Sur le programme d’enchères de Sophie Davant, de nombreux objets ont défilé sous les yeux des acheteurs, des plus simples au plus insolites. Mais cette fois, l’ex épouse de Pierre Sled n’a pas pu cacher son étonnement suite à un objet plutôt ordinaire. De quoi divertir le commissaire-priseur Jérôme Duvillard.

Sophie Davant paralysée devant l’objet d’Anne-Marie

Ce mardi 4 août dans “Affaire conclue”, Anne-Marie était venue pour vendre un article simple à première vue, mais qui a déclenché la consternation de l’animatrice de 57 ans. La candidate bientôt octogénaire souhaitait céder son petit scooter, qui présentait la particularité de se convertir facilement en triporteur en modifiant l’une de ses pièces. Par ailleurs, la vendeuse avait également ramené la notice avec elle, et heureusement car visiblement Sophie Davant en avait bien besoin. La journaliste française était complètement déboussolée, et implorait désespérément du regard le commissaire-priseur, pour éclairer sa lanterne. Le principal concerné ne comprenait pas la difficulté rencontrée par sa collègue. En essayant de démonter l’objet, la maman de valentine s‘était extasiée de plaintes, en galérant pour dévisser le petit objet. 

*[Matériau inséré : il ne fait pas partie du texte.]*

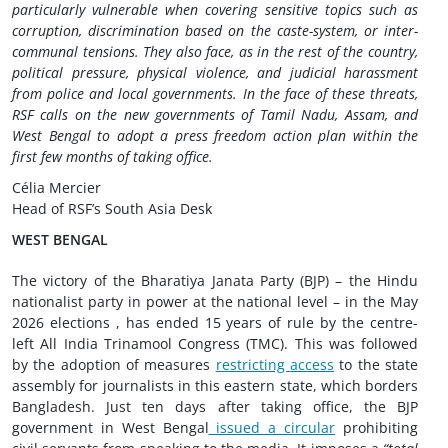
particularly vulnerable when covering sensitive topics such as
corruption, discrimination based on the caste-system, or inter-
communal tensions. They also face, as in the rest of the country,
political pressure, physical violence, and judicial harassment
from police and local governments.
In the face of these threats,
RSF calls on the new governments of Tamil Nadu, Assam, and
West Bengal to adopt a press freedom action plan within the
first few months of taking office.
Célia Mercier
Head of RSF’s South Asia Desk
WEST BENGAL
The victory of the Bharatiya Janata Party (BJP) – the Hindu
nationalist party in power at the national level – in the May
2026 elections , has ended 15 years of rule by the centre-
left All India Trinamool Congress (TMC). This was followed
by the adoption of measures
restricting access
to the state
assembly for journalists in this eastern state, which borders
Bangladesh. Just ten days after taking office, the BJP
government in West Bengal
issued a circular
prohibiting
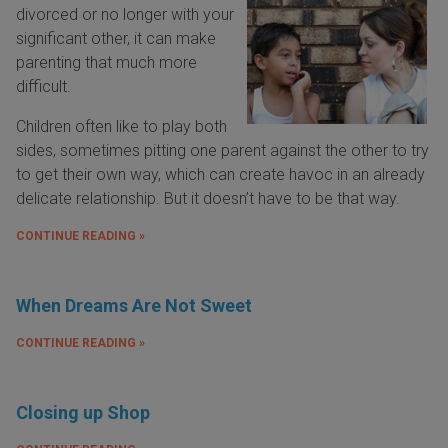
divorced or no longer with your
significant other, it can make
parenting that much more
difficult.
Children often like to play both
sides, sometimes pitting one parent against the other to try
to get their own way, which can create havoc in an already
delicate relationship. But it doesn’t have to be that way.
CONTINUE READING »
When Dreams Are Not Sweet
CONTINUE READING »
Closing up Shop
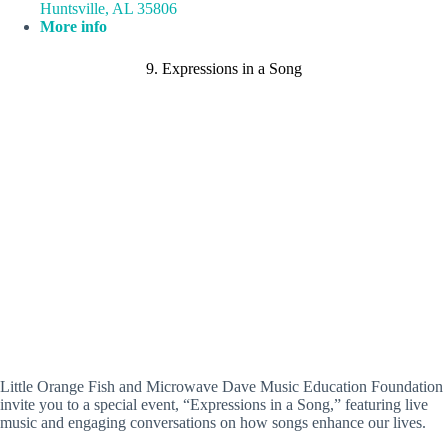
Huntsville, AL 35806
More info
9. Expressions in a Song
Little Orange Fish and Microwave Dave Music Education Foundation
invite you to a special event, “Expressions in a Song,” featuring live
music and engaging conversations on how songs enhance our lives.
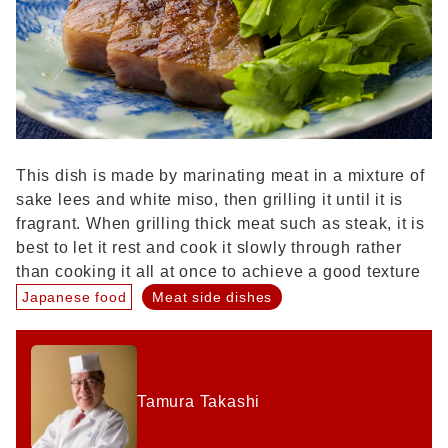
This dish is made by marinating meat in a mixture of
sake lees and white miso, then grilling it until it is
fragrant. When grilling thick meat such as steak, it is
best to let it rest and cook it slowly through rather
than cooking it all at once to achieve a good texture
Japanese food
Meat side dishes
Tamura Takashi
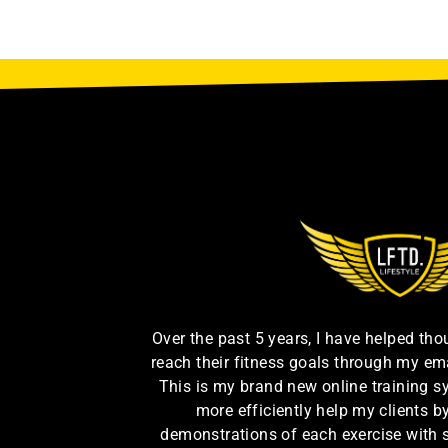
Over the past 5 years, I have helped th
reach their fitness goals through my em
This is my brand new online training s
more efficiently help my clients 
demonstrations of each exercise with 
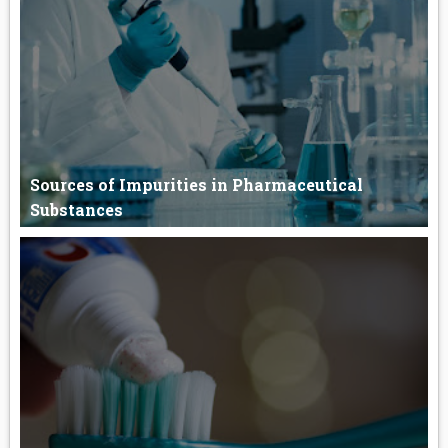
Sublingual drug delivery system Sublingual drug delivery of th...
Sources of Impurities in Pharmaceutical
Substances
Sources of Impurities in Pharmaceutical Substances The
impurities i...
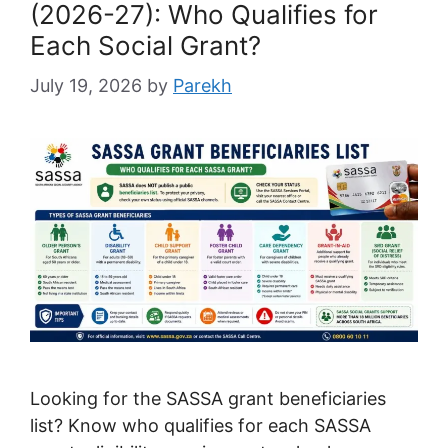
(2026-27): Who Qualifies for
Each Social Grant?
July 19, 2026
by
Parekh
Looking for the SASSA grant beneficiaries
list? Know who qualifies for each SASSA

Un petit objet joue de mauvais tour à Sophie Davant

Décidément, le bricolage n’était pas le fort de l’animatrice. L’expert avait dû expliquer le montage de l’objet à Sophie Davant, qui avait beaucoup de mal à suivre et comprendre le mode de fonctionnement de l’article. A sa question si il y avait un dynamo, le commissaire-priseur avait éclaté de rire en expliquant qu’il s’agissait d’un ressort. L’animatrice qui était dans une situation embarassante tentait de l’implorer d’arrêter de se moquer d’elle. A l’issue de cette scène de comédie, Jérôme Duvillard avait procédé à l’expertise et avait annoncé un prix de départ de 30 Euros. Malheureusement, c’est à un prix inférieur que la vendeuse conclut son affaire sur cet objet singulier.